Just after the tour, Petty walked the comments back to a degree, stating that the anniversary tour would be the last big tour but that he still had every intention of performing.
In addition to the Heartbreakers, Petty has played on solo albums and with Mudcrutch and the supergroup The Traveling Wilburys (together with Bob Dylan, ELO’s Jeff Lynne, Roy Orbison and George Harrison of the Beatles). From the 1970s to today, Petty has sold in excess of a whopping 80 million records.
Hearing the news, Dylan said of his friend: “I thought the world of Tom. He was great performer, full of the light, a friend, and I’ll never forget him.”
Ringo Starr, who was featured in the video for Petty’s “I Won’t Back Down” with the late Harrison, tweeted a simple, “God bless Tom Petty.”
The timeless Petty—always seen about with his long, stringy blond hair and unpretentious style—was an institution in the rock and roll community, known and seemingly loved by all.
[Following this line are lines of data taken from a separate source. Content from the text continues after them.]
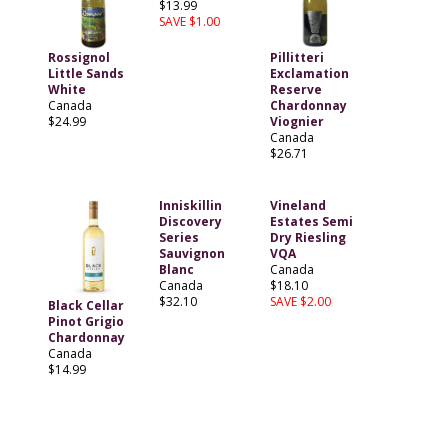
$13.99
SAVE $1.00
Rossignol
Pillitteri
Little Sands
Exclamation
White
Reserve
Canada
Chardonnay
$24.99
Viognier
Canada
$26.71
Inniskillin
Vineland
Discovery
Estates Semi
Series
Dry Riesling
Sauvignon
VQA
Blanc
Canada
Canada
$18.10
$32.10
SAVE $2.00
Black Cellar
Pinot Grigio
Chardonnay
Canada
$14.99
He was inducted into the Rock and Roll Hall of Fame with the Heartbreakers in 2002 by friend Dylan’s son, Jakob Dylan of The Wallflowers.
Ever one to shake things up, Petty made waves even with his death, which was reported several hours early in error by media outlets as ubiquitous as Rolling Stone and CBS News.
CBS defended themselves, stating that their reporting was based on “information obtained officially” from the LAPD.
The LAPD, in response, tweeted that it had “no information about the passing” of the singer and that “initial information was inadvertently provided to some media sources.
Petty’s daughter, Annakim Violette, took the reporting error particularly badly, calling out Rolling Stone and writing, “How dare you report that my father has died just to get press because your articles and photos are so dated.”
She continued: “This is my father not a celebrity. An artist and human being. Fuck u.”
The official statement of Petty’s death came from his manager, Tony Dimitriades. He said:
“On behalf of the Tom Petty family we are devastated to announce the untimely death of our father, husband, brother, leader and friend Tom Petty. He suffered cardiac arrest at his home in Malibu in the early hours of this morning and was taken to UCLA Medical Center but could not be revived. He died peacefully at 8:40 p.m. PT surrounded by family, his bandmates and friends.”
Truly the end of an era, and the closing of a major chapter in the history of rock and roll.